The social enterprise also helps companies become ‘plastic neutral’ by collecting the equivalent amount of plastic that their employees generate—a sure-fire way to help businesses reach net-zero.
Returnable Takeaway Containers
Viktoria Berger, CEO and Founder, And-less
While the average American generates 234 pounds of plastic waste every year, no more than 9 percent is typically recycled. Although we haven’t quantified exactly how much plastic waste comes from takeaway specifically, in the US packaging as a whole—for food, beverages, cosmetics, and medications—accounts for 30 % of municipal solid waste. In 2017, this amounted to 80.1 million tons.
And-less is the work of creative minds, clever engineers and dedicated restaurateurs, all pursuing one goal: to free our environment from pointless disposable waste. Founder and Austrian designer Viktoria Berger has been developing sustainable packaging since she won a City of Linz innovation award in 2019, and when Covid-19 hit, she focused her attention on creating reusable takeaway containers.
She ran a successful pilot phase with the reusable containers in Vienna, Linz, and Graz, and now the scheme is now being rolled out to more restaurants. Customers register via an app, scan the QR code on top of the lid, and return the containers to the original restaurant within 14 days, with reward vouchers as an incentive.
Dr. Fabiola Polli, PhD – CEO & Founder, BioFashionTech
Unfortunately, a whopping 87% of used clothing ends up in landfills or incinerators.
On a mission to recover all these resources for use in greener supply chains, Dutch startup BioFashionTech has developed a cost-effective, low-energy, circular recycling process that turns textile waste into new materials.
Using their own innovative process, they are turning unused textile waste streams into new raw materials, while also upcycling plastics fibers and dyes that are usually blended in the textile themselves. Through this process, they save textiles from incinerations and replace the need for new raw materials, plastics, and dyes at the same time. What is more, their process also extracts plastic fibers and dyes that can then be sold to create a closed-loop solution.
This will help to transform complex waste streams into a circular and profitable flow and change the current bad cycle of perpetuating material waste.
Josh Brito, Co-Founder, MakeGrowLab
New food trends and an escalating population will require a 70% increase in food production, according to the Food and Agriculture Organization of the United Nations. This will cause societies all over to start rethinking how they produce and package their food and create a need to start working smarter, not harder.

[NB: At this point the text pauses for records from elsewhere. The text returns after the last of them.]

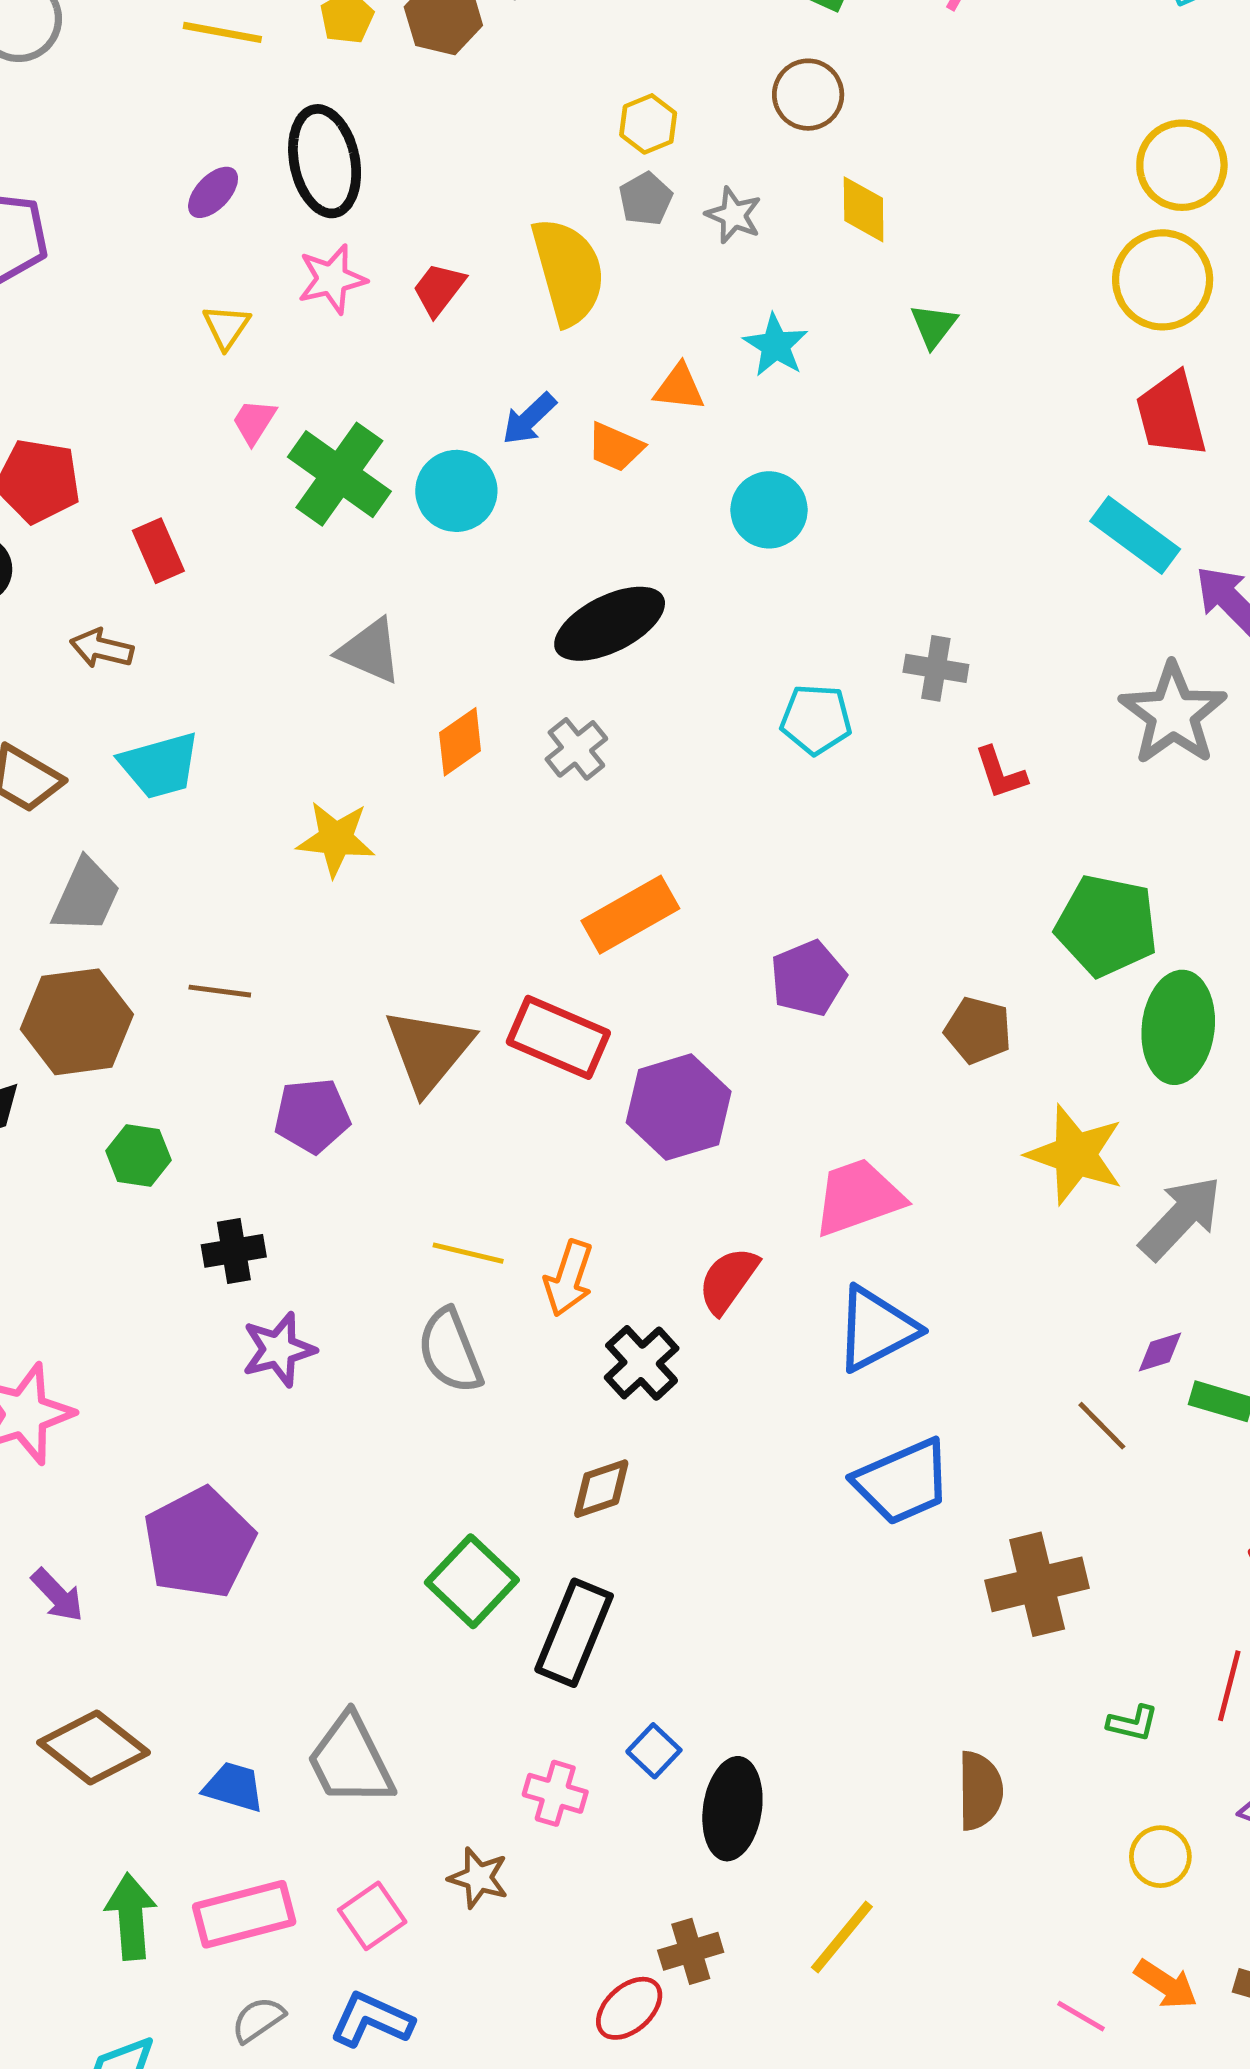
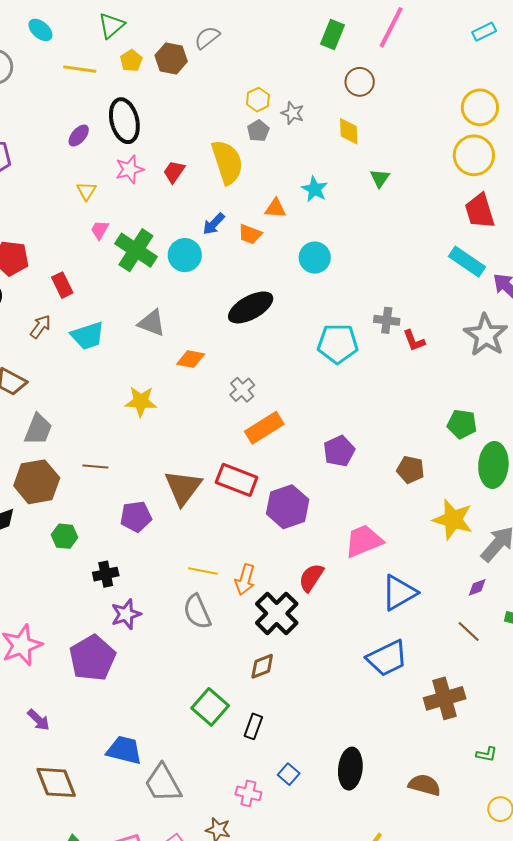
brown circle: (808, 95) -> (360, 82), moved
gray star: (734, 215) -> (293, 113), moved
brown arrow: (102, 648) -> (40, 327), turned 115
cyan pentagon: (816, 719) -> (338, 344), size x1.4
orange diamond: (460, 742) -> (191, 359), turned 48
gray cross: (576, 749) -> (242, 390), moved
cyan trapezoid: (160, 765) -> (88, 336), moved
red L-shape: (1000, 773) -> (414, 341), moved
green pentagon: (1107, 926) -> (462, 424), size x0.7
blue triangle: (876, 1329) -> (399, 593), moved
purple diamond: (1160, 1352) -> (477, 587), moved
black cross: (642, 1363) -> (277, 613), size x1.4
purple pentagon: (199, 1543) -> (92, 658), moved
black rectangle: (574, 1633) -> (253, 726), size x0.6
brown diamond: (94, 1747) -> (56, 782), turned 33
blue trapezoid: (234, 1787) -> (124, 750), moved, size x1.4
brown semicircle: (980, 1791) -> (424, 785), turned -72
black ellipse: (732, 1809) -> (350, 769), moved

Taking recycled packaging a step further is our final innovative contribution, MakeGrowLab. A high performing solution which is durable, 100% free of plastic and home compostable, this company based in Poland has invented a material that can be grown from food waste in just a couple of days. It’s approved for food contact, is resistant to oxygen and water, and is 100% compostable. We would definitely count that as working smarter.